Please do read https://cran.r-project.org/web/packages/sf/news/news.html, noting for 1.0-0

use s2 spherical geometry as default when coordinates are ellipsoidal

jlacko commented 2 years ago

This is more of a problem with the {rnaturalearth} package, which is where the flawed dataset is coming from, than either {sf} or {s2}, which behave in line with their documentation.

Note how the issue seems to involve only countries that straddle the antimeridian; this will give you some idea about its root cause.

As a workaround I suggest using a different version of the world dataset; there are several readily available to choose from.
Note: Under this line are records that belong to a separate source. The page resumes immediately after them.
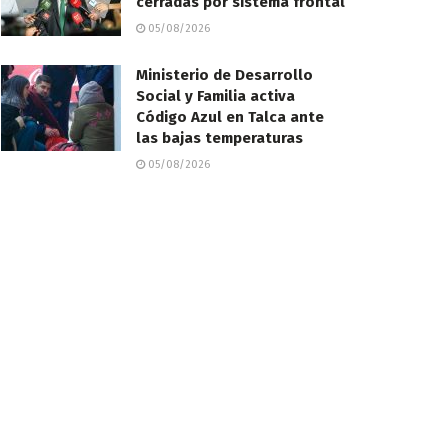
cerradas por sistema frontal
05/08/2026
Ministerio de Desarrollo
Social y Familia activa
Código Azul en Talca ante
las bajas temperaturas
05/08/2026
My favorite lives in the {giscoR} package, which interfaces to shapefiles provided by the good folks of the Eurostat.

library(rnaturalearth)
library(sf)
library(dplyr)
library(giscoR)

map <- ne_countries(returnclass = "sf") %>%
    dplyr::select(name, iso2 = iso_a2, iso3 = iso_a3, geometry)

map$name[!st_is_valid(map)]
[1] "Antarctica" "Fiji"       "Russia"    

map2 <- giscoR::gisco_get_countries() %>% 
    dplyr::select(name = NAME_ENGL, iso2 = CNTR_ID, iso3 = ISO3_CODE)

map2$name[!st_is_valid(map2)]
character(0) # i.e. nothing is invalid = all countries are valid
edzer commented 2 years ago

Eurostat cheated:

> st_bbox(map2[map2$name == "Fiji",])
      xmin       ymin       xmax       ymax 
-180.00000  -20.70876  179.99999  -12.46203 
RamiKrispin commented 2 years ago

thank you all for the solution and explanation!